Directions: Check the listing below line by line and report how many lines hold "Technology", with no other words.

+---+

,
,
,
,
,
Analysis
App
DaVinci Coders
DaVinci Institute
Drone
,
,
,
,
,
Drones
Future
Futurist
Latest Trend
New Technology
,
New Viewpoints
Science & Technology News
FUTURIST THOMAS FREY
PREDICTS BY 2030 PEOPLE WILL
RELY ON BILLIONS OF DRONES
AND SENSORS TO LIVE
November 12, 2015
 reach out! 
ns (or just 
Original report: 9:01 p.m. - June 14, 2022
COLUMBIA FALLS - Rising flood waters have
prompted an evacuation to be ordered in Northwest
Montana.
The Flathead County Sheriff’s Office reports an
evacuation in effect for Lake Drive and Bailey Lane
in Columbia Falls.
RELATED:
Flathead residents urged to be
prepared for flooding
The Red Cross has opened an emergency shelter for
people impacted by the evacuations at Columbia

+---+

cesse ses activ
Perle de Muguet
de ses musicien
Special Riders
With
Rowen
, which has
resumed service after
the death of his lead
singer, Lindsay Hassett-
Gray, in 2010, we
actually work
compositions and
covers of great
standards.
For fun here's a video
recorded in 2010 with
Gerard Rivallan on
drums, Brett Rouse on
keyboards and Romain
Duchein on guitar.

+---+

Output of the exercise: 2